Lentement, avec un naturel affecté, l’enfant s’approcha, sans détourner d’eux son regard ironique. « Ah ! tu es là, Edy ; nous t’avons cherché dans l’hôtel », dit enfin sa mère. « Avec quelle effronterie elle ment ! » pensa l’enfant. Mais ses lèvres ne remuèrent pas. Elles tenaient enfermé derrière les dents le secret de sa haine.
Ils étaient là tous les trois, indécis, s’épiant mutuellement. « Allons, marchons », dit d’une voix résignée la femme mécontente, tout en effeuillant une de ses belles roses. Un léger frémissement agitait ses narines, ce qui chez elle était l’indice de la colère. Comme si ces paroles ne s’adressaient pas à lui, Edgar regardait en l’air, sans bouger de place. Quand ils se mirent en route, il se joignit à eux. Le baron essaya de le dissuader de les suivre. « Aujourd’hui il y a un match de tennis, as-tu déjà vu ce spectacle ? » Edgar le regarda avec mépris. Il ne lui répondit pas, se contentant d’arrondir ses lèvres comme pour siffler. C’était là sa façon de faire connaître son sentiment.
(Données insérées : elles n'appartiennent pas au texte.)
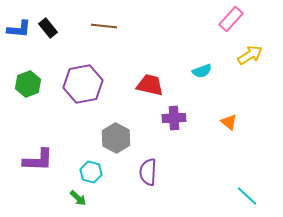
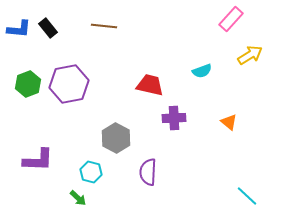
purple hexagon: moved 14 px left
Sa haine, aiguisée, montrait les dents.
Sa présence indésirable pesait comme un cauchemar sur les deux complices. Ils marchaient en serrant secrètement les poings comme des prisonniers devant leur gardien. L’enfant, à vrai dire, ne disait rien, ne faisait rien et cependant il devenait pour eux de plus en plus insupportable, avec ses regards épieurs, ses yeux humides de larmes contenues, sa mauvaise humeur repoussant toute tentative de rapprochement. « Marche devant », dit soudain, d’un ton furieux, sa mère qui était agacée par cette façon d’être continuellement surveillée. « Ne sois pas sans cesse dans mes jambes, cela m’énerve ! » Edgar obéissait, mais après avoir fait quelques pas il se retournait et les attendait, lorsqu’ils étaient restés en arrière, les enveloppant d’un regard méphistophélique, comme le barbet noir de Faust, et tissant autour d’eux un réseau de haine dans lequel ils se sentaient emprisonnés.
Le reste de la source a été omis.